Description of the task: Where a line in the listing below holds the word "Newsletter", count that line; give the total alone.

Supplied records:
* * * *
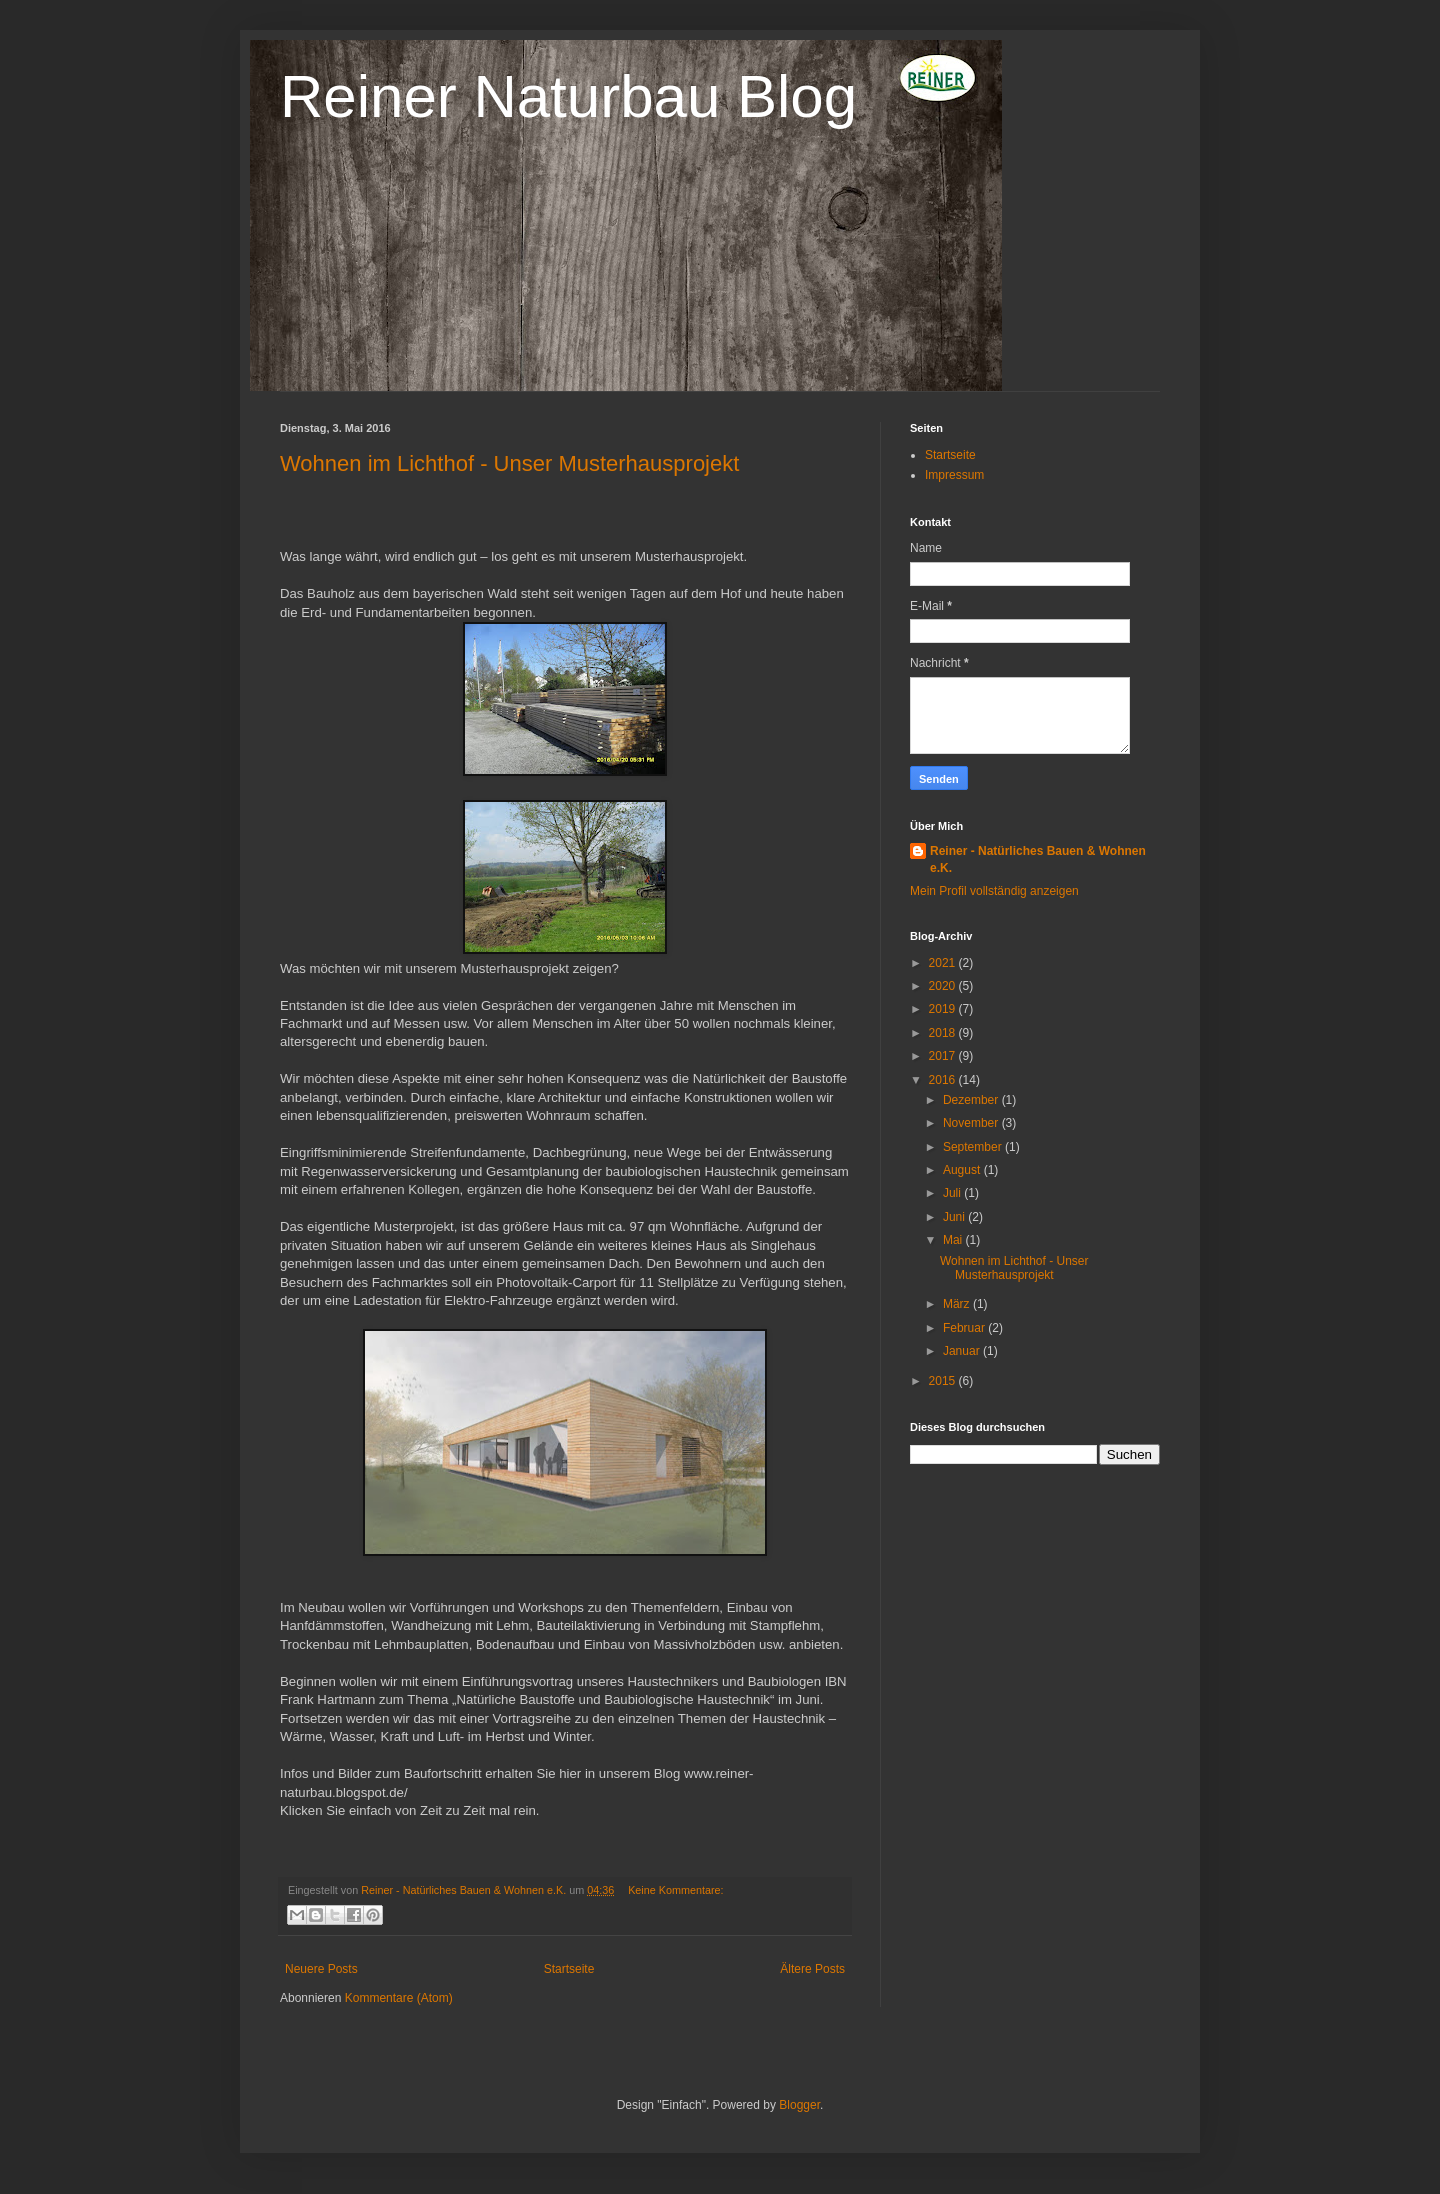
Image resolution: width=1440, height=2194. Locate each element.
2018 (944, 1033)
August (963, 1170)
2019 (944, 1009)
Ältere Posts (812, 1969)
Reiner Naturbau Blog (568, 96)
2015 (944, 1381)
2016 (944, 1080)
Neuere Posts (321, 1969)
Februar (965, 1328)
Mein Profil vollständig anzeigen (994, 891)
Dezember (972, 1100)
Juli (953, 1193)
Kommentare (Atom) (399, 1998)
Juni (955, 1217)
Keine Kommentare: (675, 1890)
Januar (963, 1351)
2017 (944, 1056)
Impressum (954, 475)
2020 (944, 986)
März (958, 1304)
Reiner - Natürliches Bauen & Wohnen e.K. (1038, 859)
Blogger (799, 2105)
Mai (954, 1240)
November (972, 1123)
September (974, 1147)
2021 (944, 963)
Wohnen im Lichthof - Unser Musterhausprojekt (509, 463)
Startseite (569, 1969)
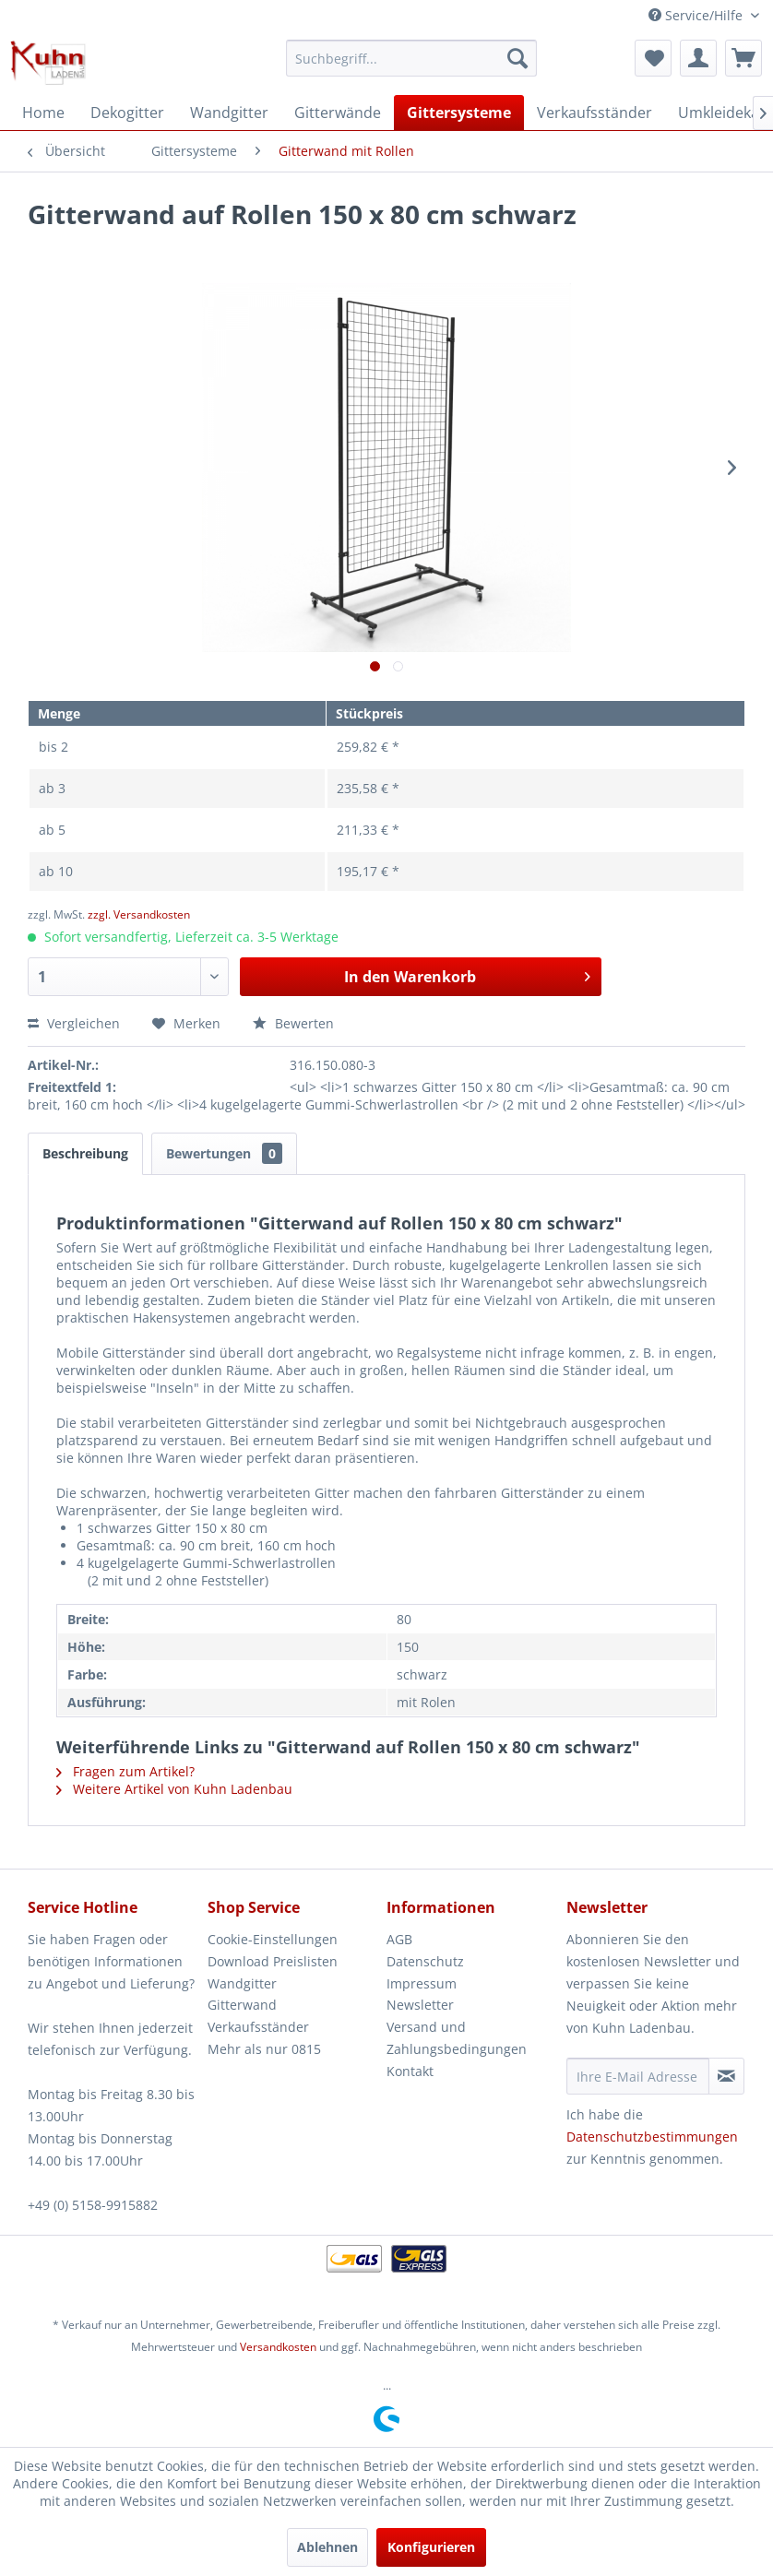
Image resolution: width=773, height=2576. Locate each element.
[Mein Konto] (698, 58)
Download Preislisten (273, 1961)
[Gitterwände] (337, 112)
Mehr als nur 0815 (264, 2049)
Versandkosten (278, 2347)
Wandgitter (242, 1983)
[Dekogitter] (127, 112)
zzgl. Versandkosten (139, 914)
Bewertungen (224, 1153)
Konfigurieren (431, 2547)
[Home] (43, 112)
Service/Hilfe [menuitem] (697, 15)
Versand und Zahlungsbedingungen (456, 2038)
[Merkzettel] (653, 58)
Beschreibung (85, 1153)
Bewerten (293, 1023)
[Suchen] (517, 58)
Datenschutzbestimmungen (652, 2136)
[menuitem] (411, 58)
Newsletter (420, 2004)
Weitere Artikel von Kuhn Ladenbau (174, 1789)
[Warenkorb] (743, 58)
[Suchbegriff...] (411, 58)
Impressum (421, 1983)
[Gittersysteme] (459, 112)
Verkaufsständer (258, 2027)
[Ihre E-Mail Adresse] (638, 2076)
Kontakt (410, 2071)
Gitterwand (242, 2004)
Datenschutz (425, 1961)
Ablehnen (327, 2547)
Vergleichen (74, 1023)
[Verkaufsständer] (594, 112)
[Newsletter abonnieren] (726, 2076)
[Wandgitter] (229, 112)
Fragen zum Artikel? (125, 1771)
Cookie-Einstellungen (273, 1939)
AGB (399, 1939)
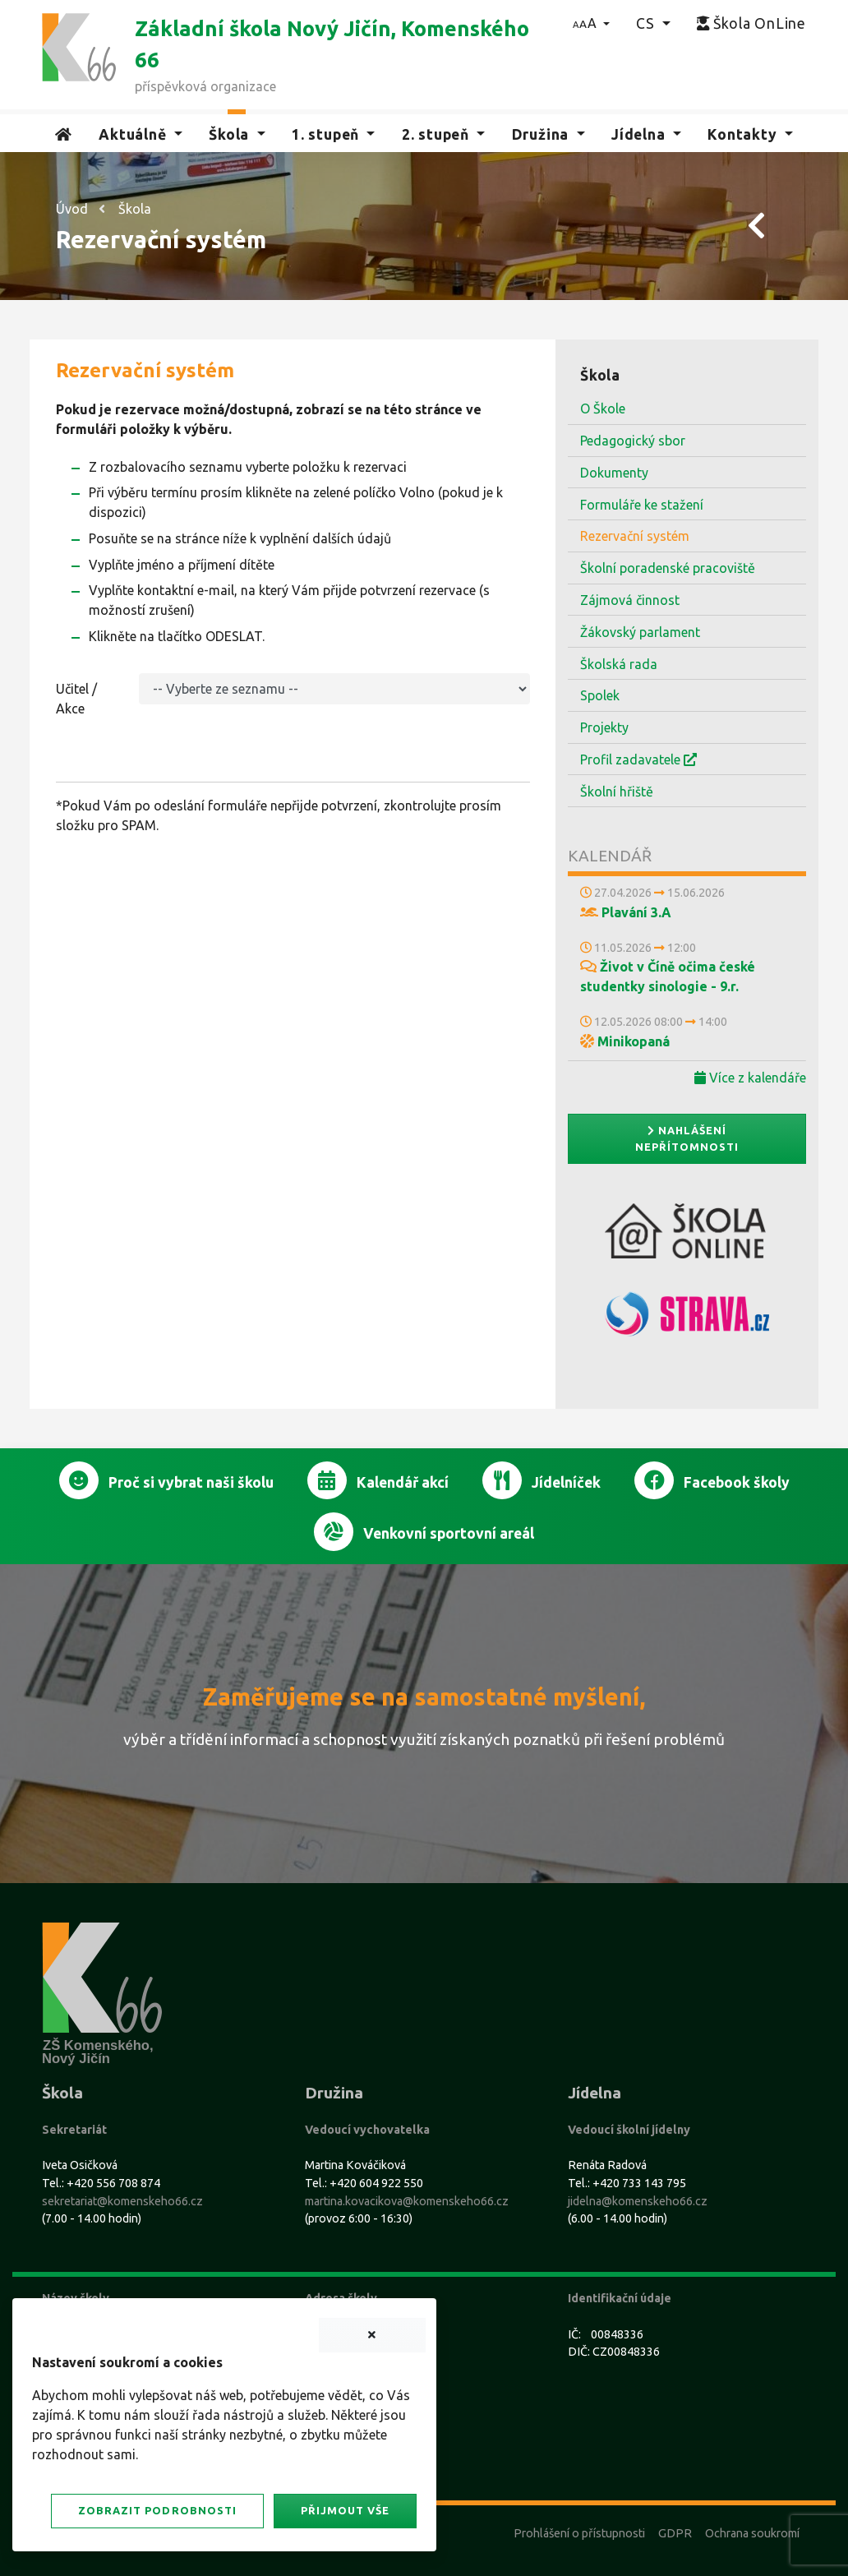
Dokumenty (614, 472)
* * * *
Solution to this problem: 2